Task brief —
Pictures are not part of the copy. Reproduce all the records exactly.

Top of Task input

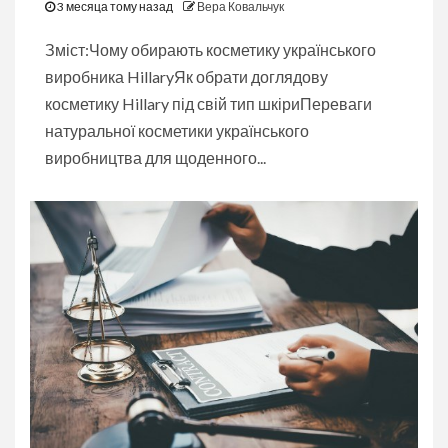
3 месяца тому назад
Вера Ковальчук
Зміст:Чому обирають косметику українського
виробника HillaryЯк обрати доглядову
косметику Hillary під свій тип шкіриПереваги
натуральної косметики українського
виробництва для щоденного...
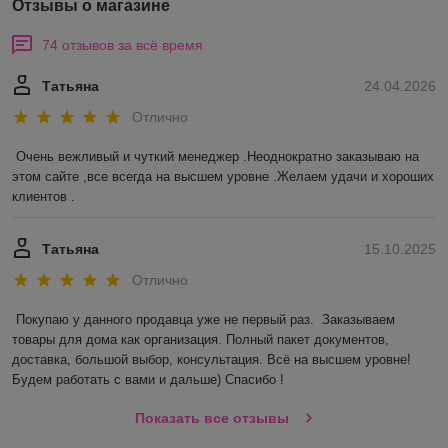
Отзывы о магазине
74 отзывов за всё время
Татьяна
24.04.2026
Отлично
Очень вежливый и чуткий менеджер .Неоднократно заказываю на 
этом сайте ,все всегда на высшем уровне .Желаем удачи и хороших 
клиентов .
Татьяна
15.10.2025
Отлично
Покупаю у данного продавца уже не первый раз.  Заказываем 
товары для дома как организация. Полный пакет документов, 
доставка, большой выбор, консультация. Всё на высшем уровне! 
Будем работать с вами и дальше) Спасибо !
Показать все отзывы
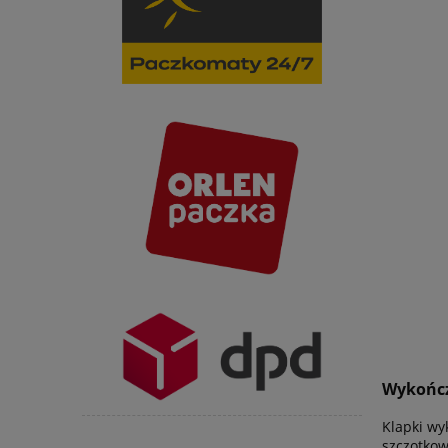
Wykońc
Klapki wy
szczotkow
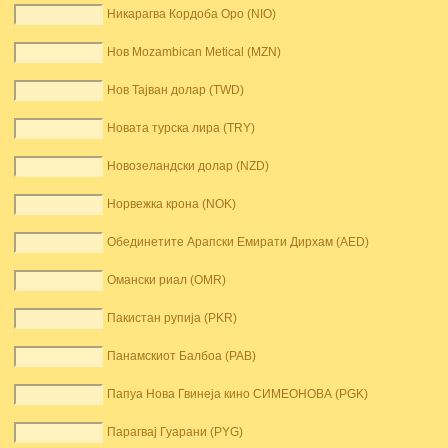
Никарагва Кордоба Оро (NIO)
Нов Mozambican Metical (MZN)
Нов Тајван долар (TWD)
Новата турска лира (TRY)
Новозеландски долар (NZD)
Норвежка крона (NOK)
Обединетите Арапски Емирати Дирхам (AED)
Омански риал (OMR)
Пакистан рупија (PKR)
Панамскиот Балбоа (PAB)
Папуа Нова Гвинеја кино СИМЕОНОВА (PGK)
Парагвај Гуарани (PYG)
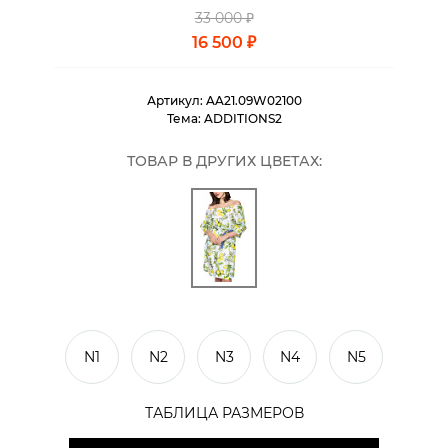
33 000 ₽
16 500 ₽
Артикул:
AA21.09W02100
Тема:
ADDITIONS2
ТОВАР В ДРУГИХ ЦВЕТАХ:
N1
N2
N3
N4
N5
ТАБЛИЦА РАЗМЕРОВ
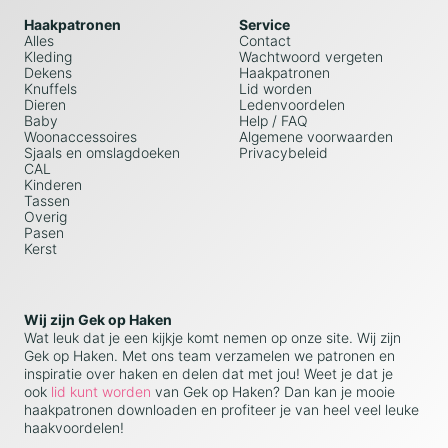
Haakpatronen
Service
Alles
Contact
Kleding
Wachtwoord vergeten
Dekens
Haakpatronen
Knuffels
Lid worden
Dieren
Ledenvoordelen
Baby
Help / FAQ
Woonaccessoires
Algemene voorwaarden
Sjaals en omslagdoeken
Privacybeleid
CAL
Kinderen
Tassen
Overig
Pasen
Kerst
Wij zijn Gek op Haken
Wat leuk dat je een kijkje komt nemen op onze site. Wij zijn
Gek op Haken. Met ons team verzamelen we patronen en
inspiratie over haken en delen dat met jou! Weet je dat je
ook
lid kunt worden
van Gek op Haken? Dan kan je mooie
haakpatronen downloaden en profiteer je van heel veel leuke
haakvoordelen!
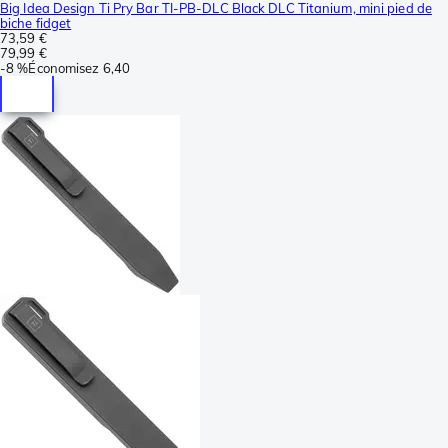
Big Idea Design Ti Pry Bar TI-PB-DLC Black DLC Titanium, mini pied de
biche fidget
73,59 €
79,99 €
-
8 %
Économisez
6,40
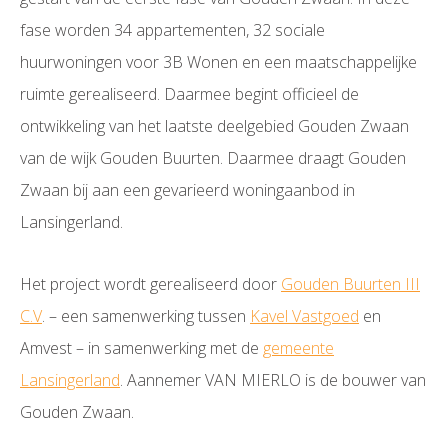
fase worden 34 appartementen, 32 sociale
huurwoningen voor 3B Wonen en een maatschappelijke
ruimte gerealiseerd. Daarmee begint officieel de
ontwikkeling van het laatste deelgebied Gouden Zwaan
van de wijk Gouden Buurten. Daarmee draagt Gouden
Zwaan bij aan een gevarieerd woningaanbod in
Lansingerland.
Het project wordt gerealiseerd door
Gouden Buurten III
C.V
. – een samenwerking tussen
Kavel Vastgoed
en
Amvest – in samenwerking met de
gemeente
Lansingerland
. Aannemer VAN MIERLO is de bouwer van
Gouden Zwaan.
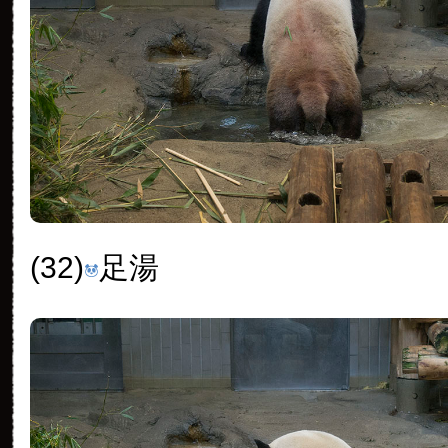
(32)
足湯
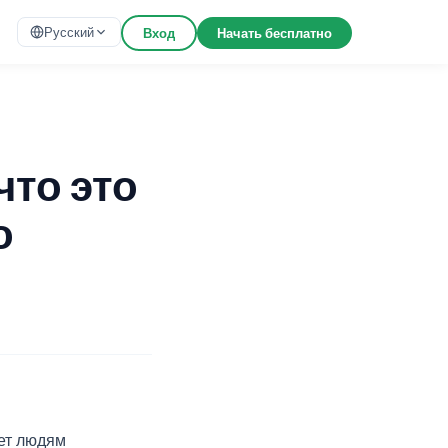
Русский
Вход
Начать бесплатно
что это
о
яет людям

Bottom of Task input

Result for this exercise —
3 месяца тому назад
Вера Ковальчук
Зміст:Чому обирають косметику українського
виробника HillaryЯк обрати доглядову
косметику Hillary під свій тип шкіриПереваги
натуральної косметики українського
виробництва для щоденного...
Отзывы о магазине
74 отзывов за всё время
Татьяна
24.04.2026
Отлично
Очень вежливый и чуткий менеджер .Неоднократно заказываю на 
этом сайте ,все всегда на высшем уровне .Желаем удачи и хороших 
клиентов .
Татьяна
15.10.2025
Отлично
Покупаю у данного продавца уже не первый раз.  Заказываем 
товары для дома как организация. Полный пакет документов, 
доставка, большой выбор, консультация. Всё на высшем уровне! 
Будем работать с вами и дальше) Спасибо !
Показать все отзывы
Wykońc
Klapki wy
szczotkow
Никарагва Кордоба Оро (NIO)
Нов Mozambican Metical (MZN)
Нов Тајван долар (TWD)
Новата турска лира (TRY)
Новозеландски долар (NZD)
Норвежка крона (NOK)
Обединетите Арапски Емирати Дирхам (AED)
Омански риал (OMR)
Пакистан рупија (PKR)
Панамскиот Балбоа (PAB)
Папуа Нова Гвинеја кино СИМЕОНОВА (PGK)
Парагвај Гуарани (PYG)
33 000 ₽
16 500 ₽
Артикул:
AA21.09W02100
Тема:
ADDITIONS2
ТОВАР В ДРУГИХ ЦВЕТАХ:
N1
N2
N3
N4
N5
ТАБЛИЦА РАЗМЕРОВ
Haakpatronen
Service
Alles
Contact
Kleding
Wachtwoord vergeten
Dekens
Haakpatronen
Knuffels
Lid worden
Dieren
Ledenvoordelen
Baby
Help / FAQ
Woonaccessoires
Algemene voorwaarden
Sjaals en omslagdoeken
Privacybeleid
CAL
Kinderen
Tassen
Overig
Pasen
Kerst
Wij zijn Gek op Haken
Wat leuk dat je een kijkje komt nemen op onze site. Wij zijn
Gek op Haken. Met ons team verzamelen we patronen en
inspiratie over haken en delen dat met jou! Weet je dat je
ook
lid kunt worden
van Gek op Haken? Dan kan je mooie
haakpatronen downloaden en profiteer je van heel veel leuke
haakvoordelen!
Big Idea Design Ti Pry Bar TI-PB-DLC Black DLC Titanium, mini pied de
biche fidget
73,59 €
79,99 €
-
8 %
Économisez
6,40
fase worden 34 appartementen, 32 sociale
huurwoningen voor 3B Wonen en een maatschappelijke
ruimte gerealiseerd. Daarmee begint officieel de
ontwikkeling van het laatste deelgebied Gouden Zwaan
van de wijk Gouden Buurten. Daarmee draagt Gouden
Zwaan bij aan een gevarieerd woningaanbod in
Lansingerland.
Het project wordt gerealiseerd door
Gouden Buurten III
C.V
. – een samenwerking tussen
Kavel Vastgoed
en
Amvest – in samenwerking met de
gemeente
Lansingerland
. Aannemer VAN MIERLO is de bouwer van
Gouden Zwaan.
(32)
足湯
Русский
Вход
Начать бесплатно
что это
о
яет людям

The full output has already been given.